When asked if he regretted the development of the 747, Carlson told The New York Times that April: “No, I think the timing is unfortunate because the plane which had to be ordered by the industry some time ago came on line when the economy was in a serious slump, but it is a good airplane and it’s going to do a great deal for the industry.”
United, unlike some US carriers, took delivery of all 18 of the 747-100s from its initial orders – five in 1966 and 13 more in 1967 – by 1973, the Boeing orders and deliveries database and Fleets Analyzer show. The fleet remained flat until 1985 when it fell to 13, but then jumped to 24 a year later when the airline acquired 11 747SPs as part of its purchase of Pan Am’s Pacific assets in 1986.
The 747 would come to symbolise the carrier’s Pacific network, with the 747-400 opening new routes such as Chicago-Hong Kong and replacing the smaller 747SP to Australia and other markets in the years after its introduction in 1989.
United would operate four 747 variants – the -100, -200, SP and -400 – for six years, from 1987 to 1994, Fleets Analyzer shows.
Continental Airlines, which merged with United in 2010, had its own brief 747 legacy. The airline was among the first to order the jumbo, committing to three in October 1966, a month before United, Boeing’s database shows.
The then Los Angeles-based carrier debuted the jumbo jet on 26 June 1970 on flights between Chicago and Honolulu via Los Angeles.

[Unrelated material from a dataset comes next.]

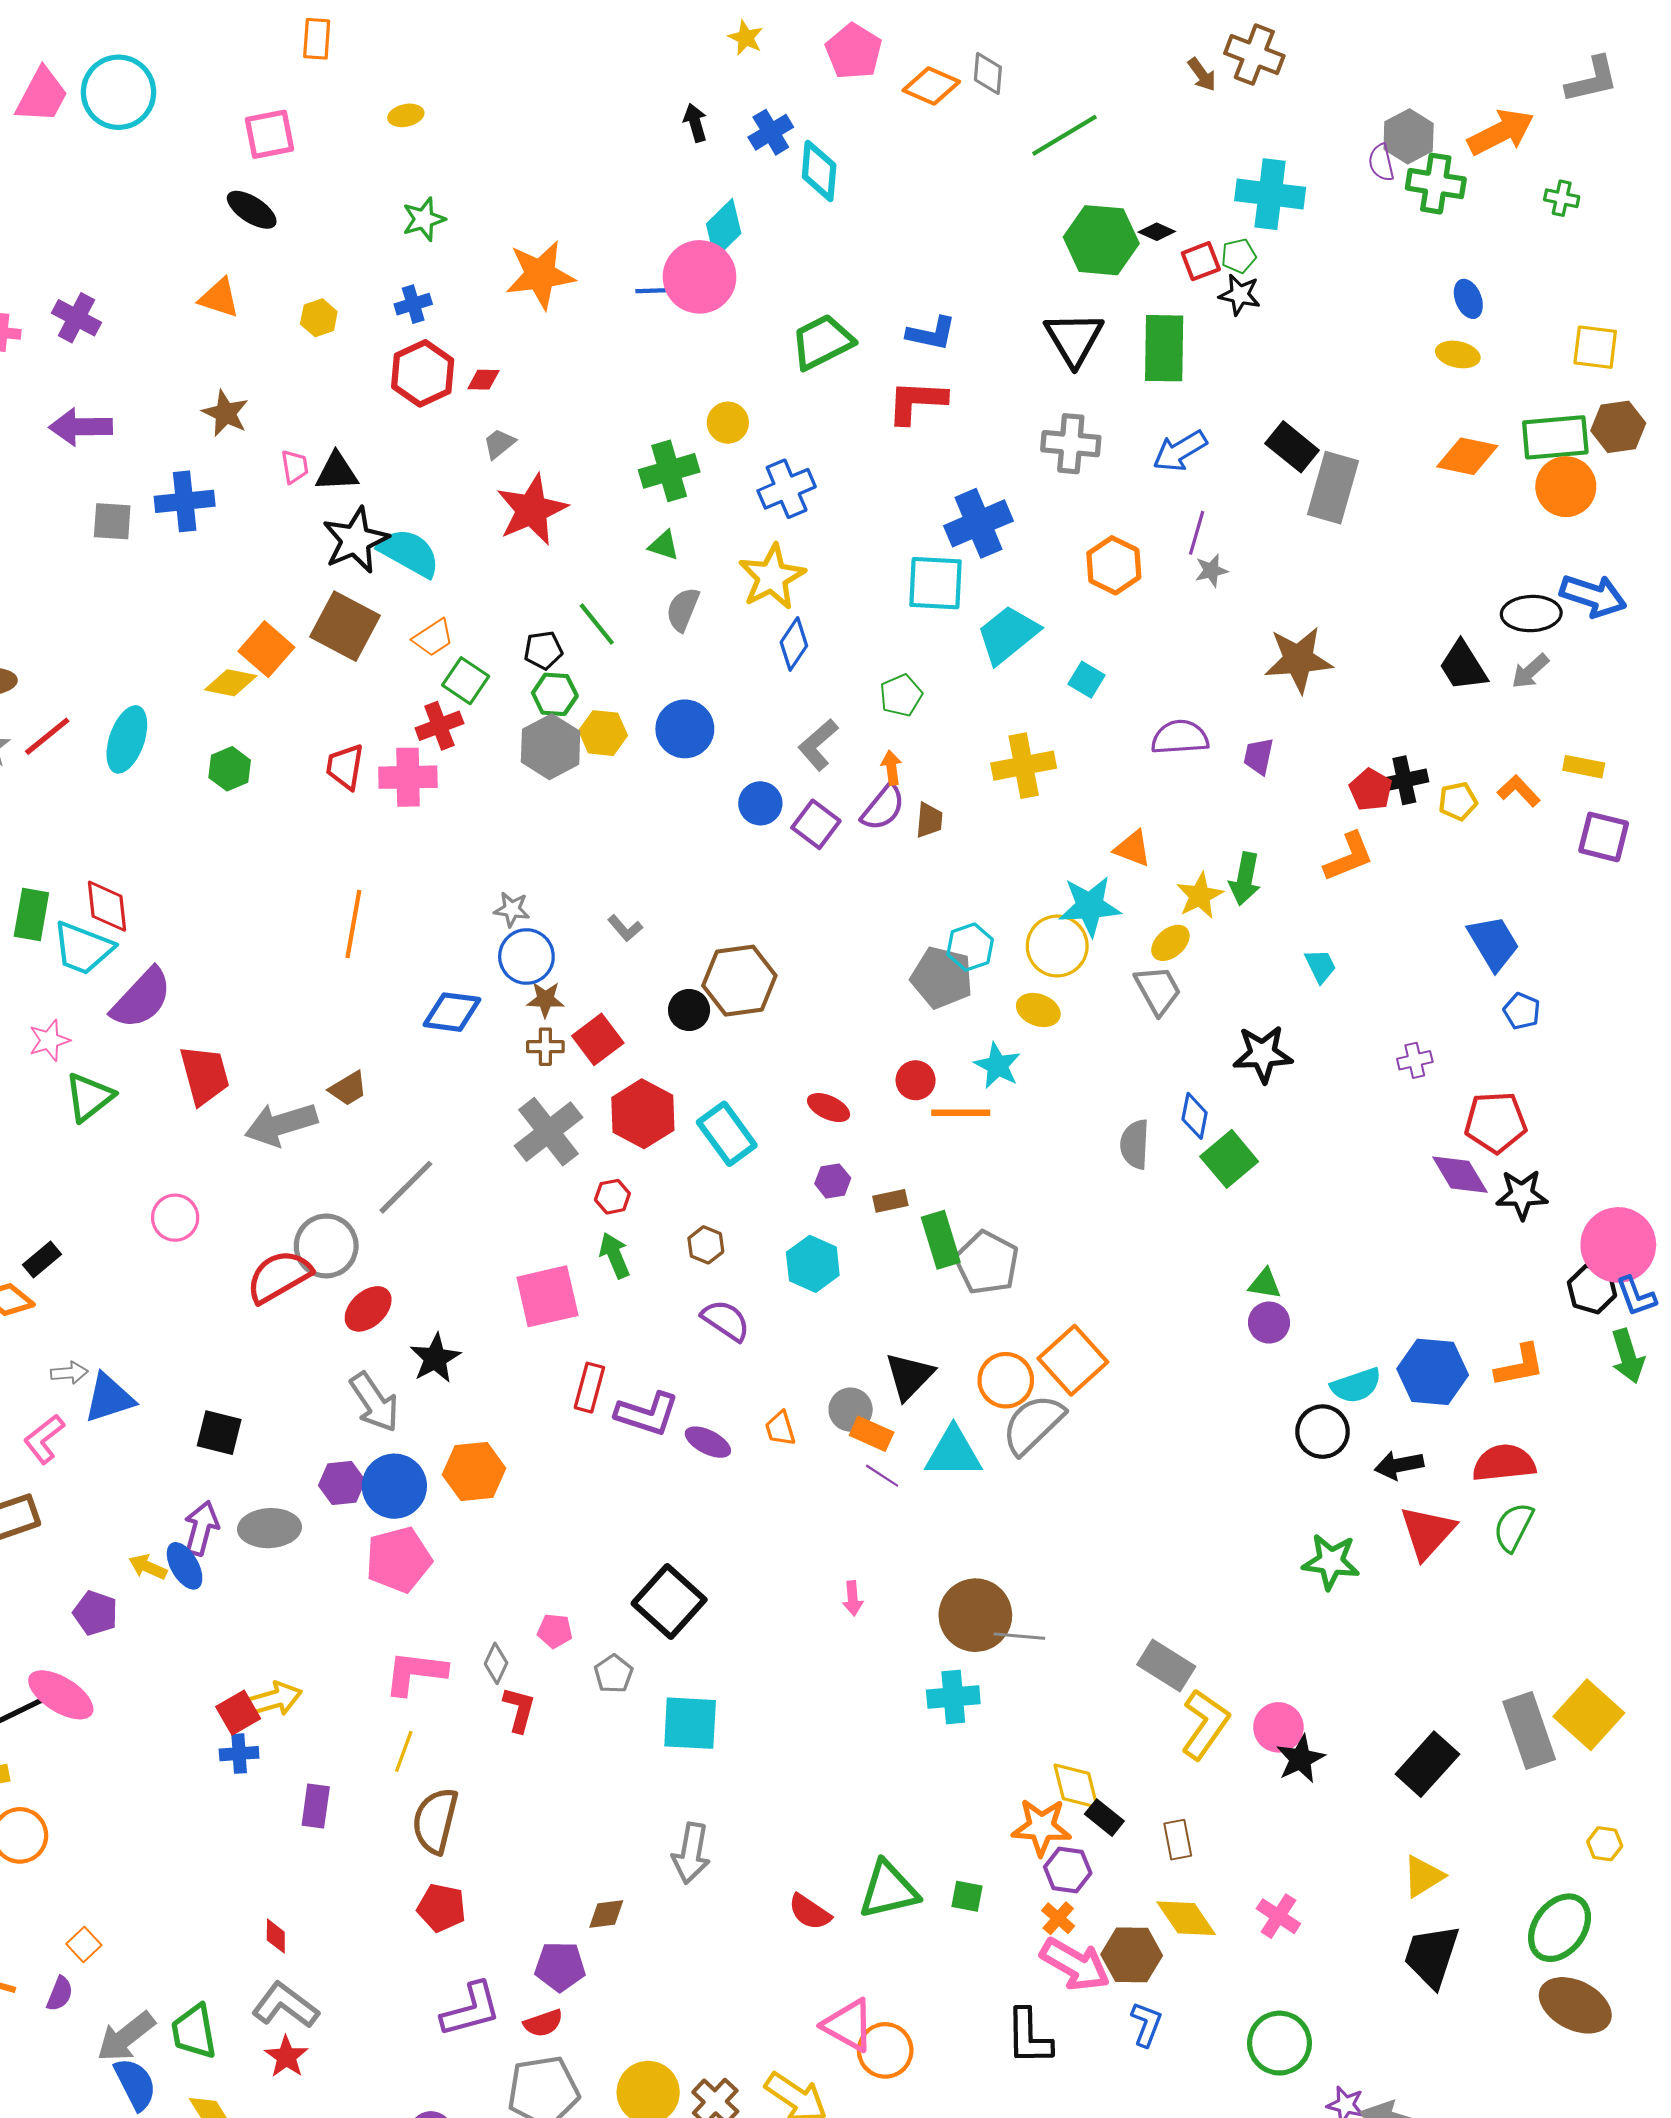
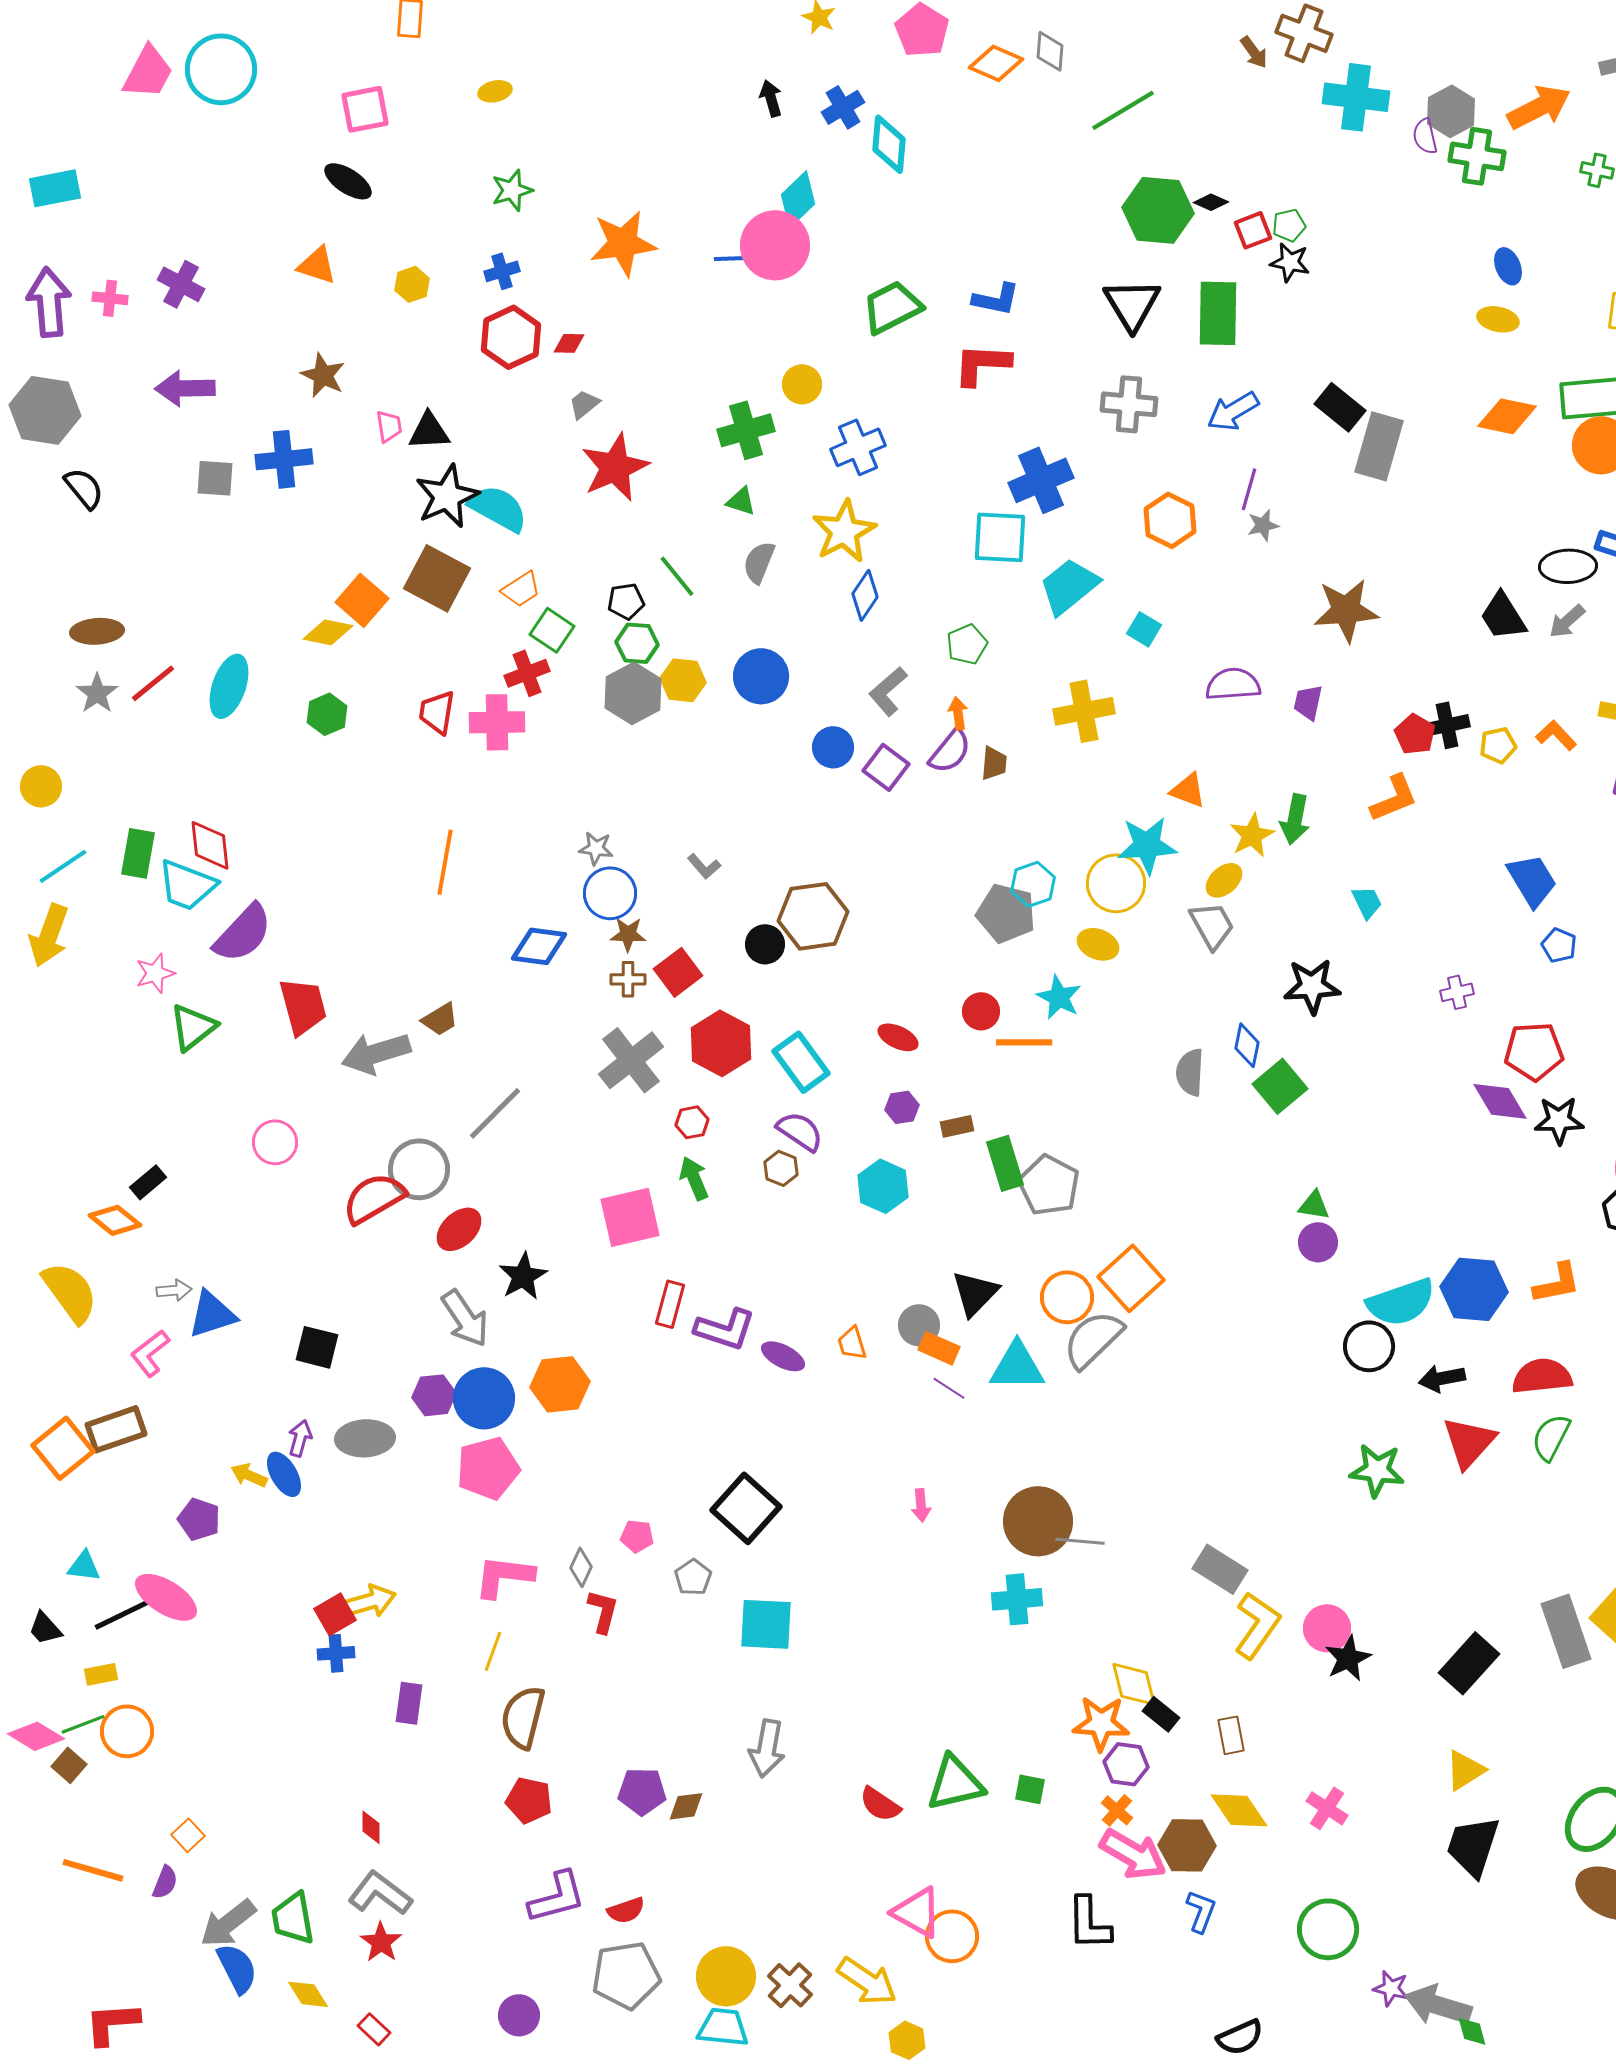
cyan cross: (1270, 194) -> (1356, 97), moved
purple semicircle: (726, 1320) -> (800, 1131), moved
cyan semicircle: (1356, 1385) -> (1401, 1302), size x1.4
purple arrow: (201, 1528) -> (300, 1438), size x0.7
purple pentagon: (560, 1966) -> (642, 1791), moved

However, Continental’s first jumbo jet foray would last only until 1975 when it sold the last of its first four aircraft, Fleets Analyzer shows. One went to Wardair Canada while three were acquired by the government of Iran.
The 747 rejoined Continental’s fleet when the airline acquired People Express in February 1987. The Newark-based discounter added two 747-100s and six 747-200s to Continental, by then based in Houston.
The airline supplemented the People Express aircraft with a former British Airways 747-200 in 1990, for a peak of nine aircraft that year, Fleets Analyzer shows.
The last Continental 747 was retired in 1995, Fleets Analyzer shows.